In an Opinion issued on September 13, 2013, U.S. District Judge Sylvia H. Rambo granted summary judgment in favor of EPA, sustaining the total maximum daily load (TMDL) which had been issued by the EPA under the Clean Water Act for the Chesapeake Bay watershed.

As required by Section 303(d) of the Clean Water Act, the Chesapeake Bay and its tributary waters had been designated by EPA as impaired water, which in turn mandated that a TMDL for the watershed be established.

On December 29, 2010, EPA had promulgated the TMDL for the Chesapeake Bay. This promulgation was the result of a multi-jurisdictional planning process between EPA, six states and the District of Columbia, where the Bay and its tributary waters are located.

In January of 2011, the American Farm Bureau Federation filed a law suit against EPA in the U.S. District Court for the Middle District of Pennsylvania (American Farm Bureau Federation, et al. v.

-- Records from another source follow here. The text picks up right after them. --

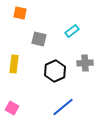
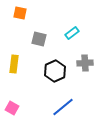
cyan rectangle: moved 2 px down
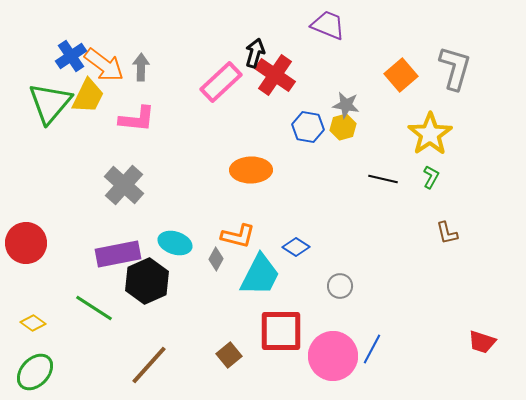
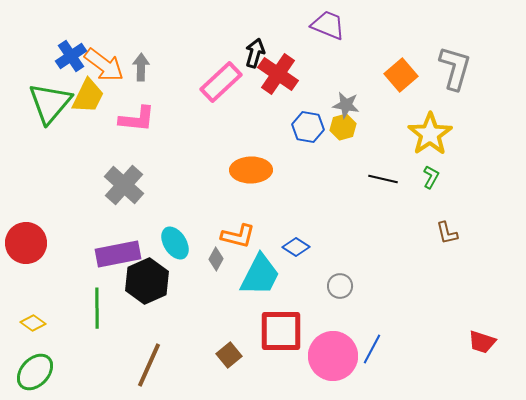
red cross: moved 3 px right, 1 px up
cyan ellipse: rotated 40 degrees clockwise
green line: moved 3 px right; rotated 57 degrees clockwise
brown line: rotated 18 degrees counterclockwise
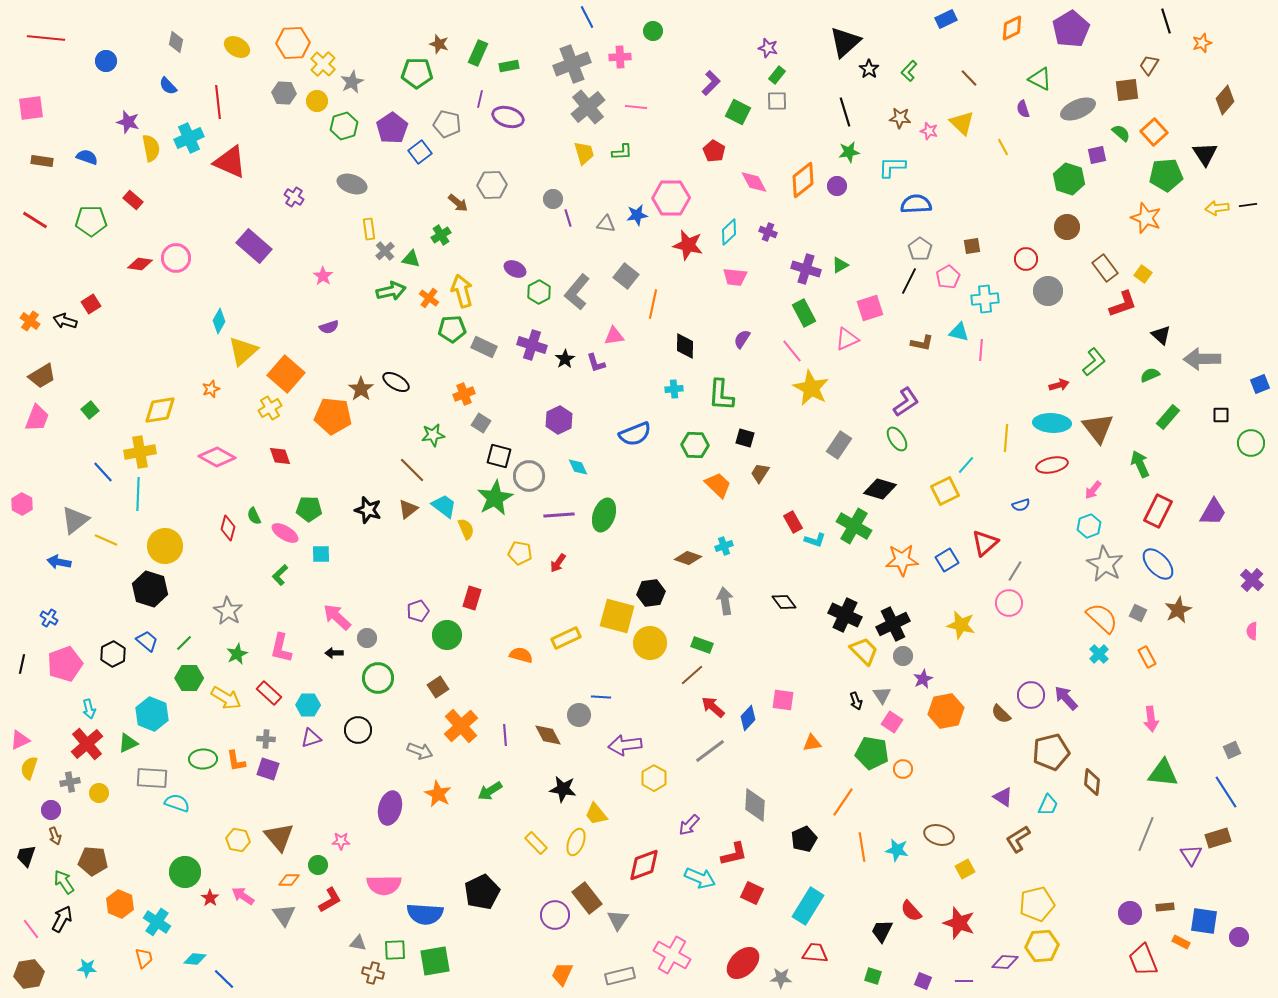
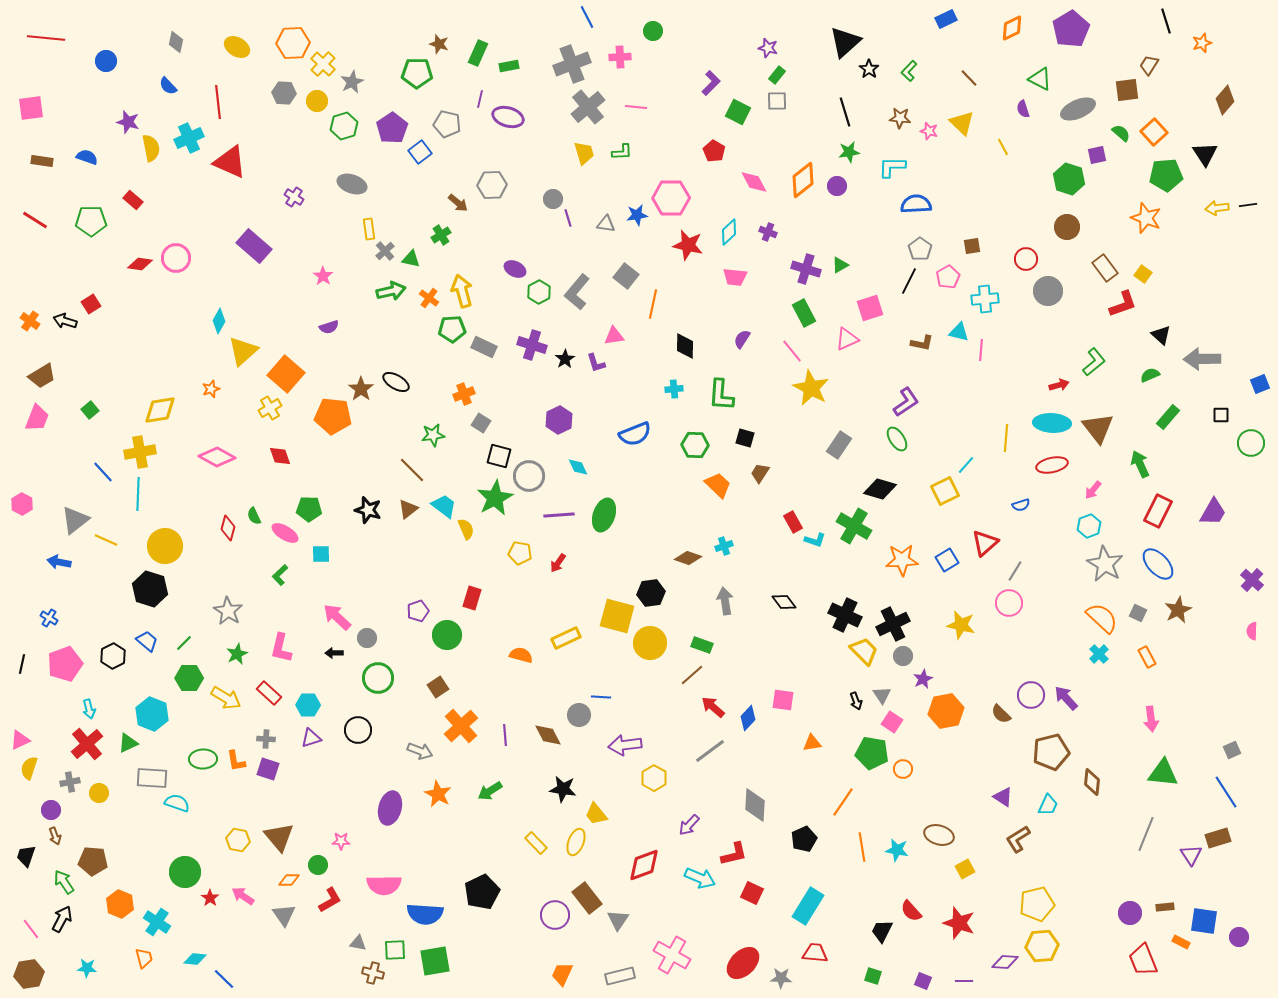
black hexagon at (113, 654): moved 2 px down
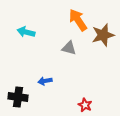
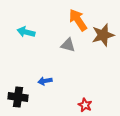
gray triangle: moved 1 px left, 3 px up
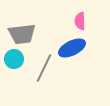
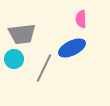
pink semicircle: moved 1 px right, 2 px up
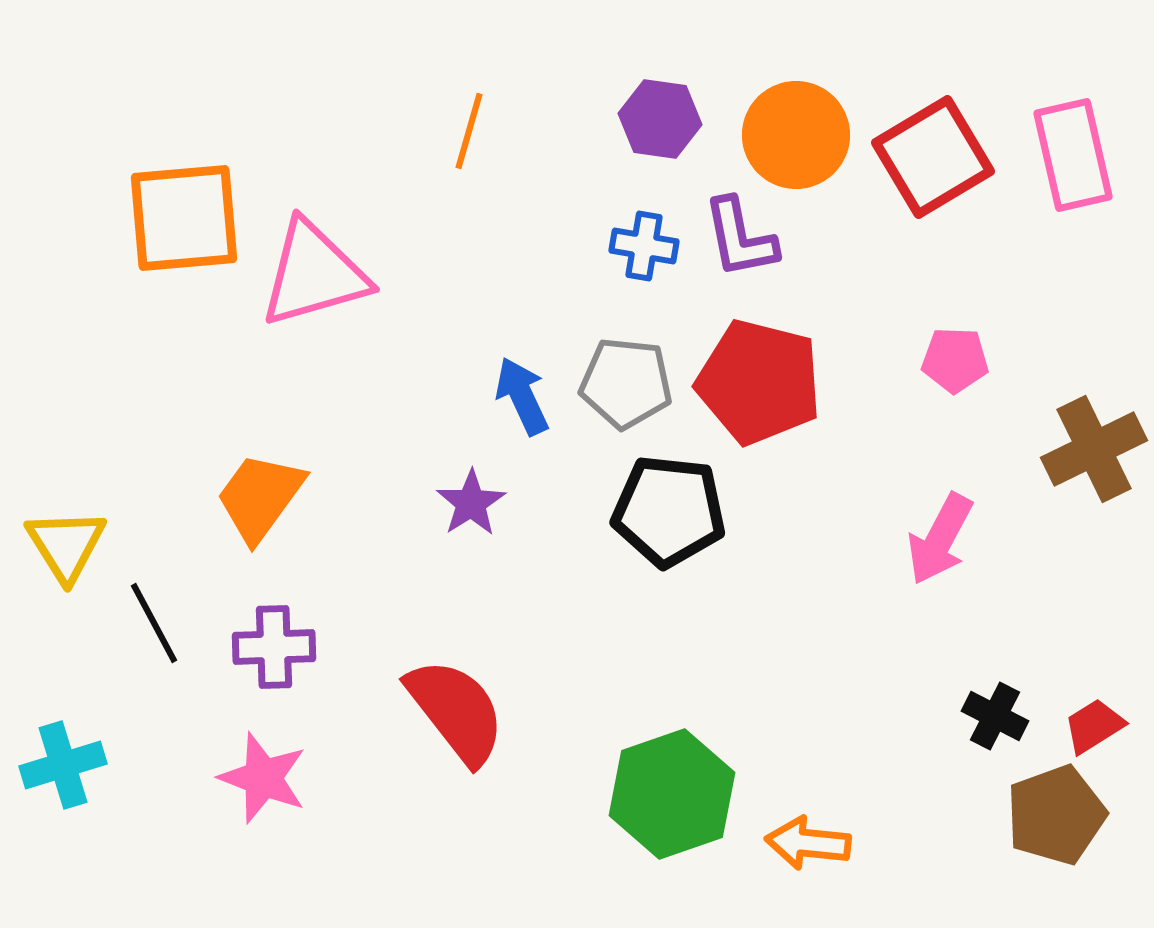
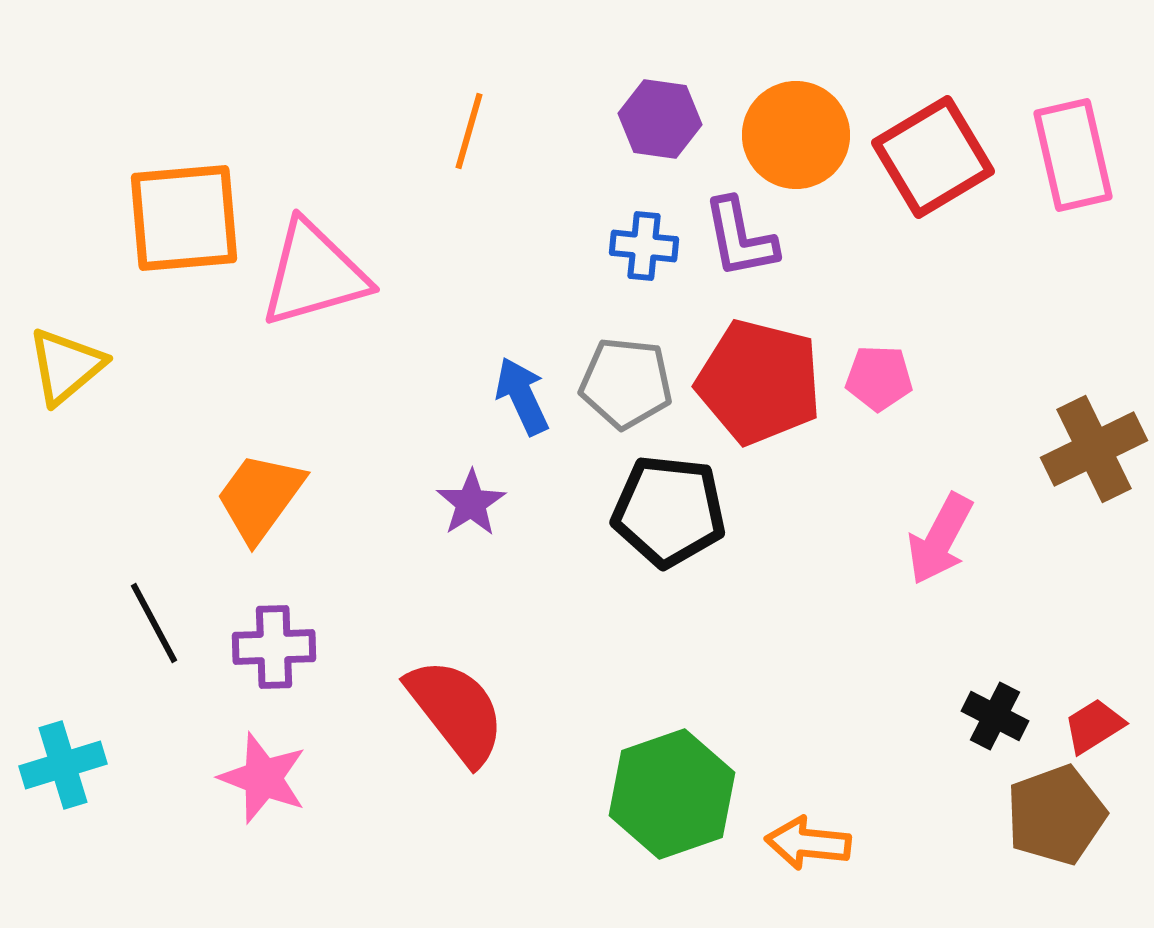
blue cross: rotated 4 degrees counterclockwise
pink pentagon: moved 76 px left, 18 px down
yellow triangle: moved 179 px up; rotated 22 degrees clockwise
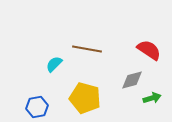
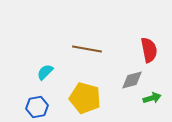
red semicircle: rotated 45 degrees clockwise
cyan semicircle: moved 9 px left, 8 px down
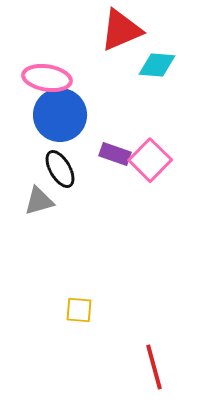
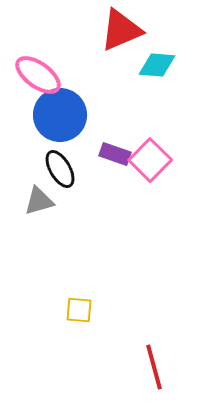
pink ellipse: moved 9 px left, 3 px up; rotated 27 degrees clockwise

EPA, et al., Civil No. 1:11-CV-00067), challenging the legality of the TMDL. An aspect of the TMDL that plaintiffs objected to is imposition of load allocations to reduce phosphorous, nitrogen and sediment from agricultural activities.

The cooperative efforts to clean up the Bay by the seven Bay jurisdictions and EPA began more than 30 years ago and resulted, ultimately, in a consensus that EPA would establish a Bay TMDL with jointly developed target loads for nitrogen, phosphorous and sediment for each state and that after promulgation by EPA, each state would develop a Watershed Implementation Plan (WIP) – designed to achieve the TMDL and eventually remove the Bay watershed from the list of impaired waters.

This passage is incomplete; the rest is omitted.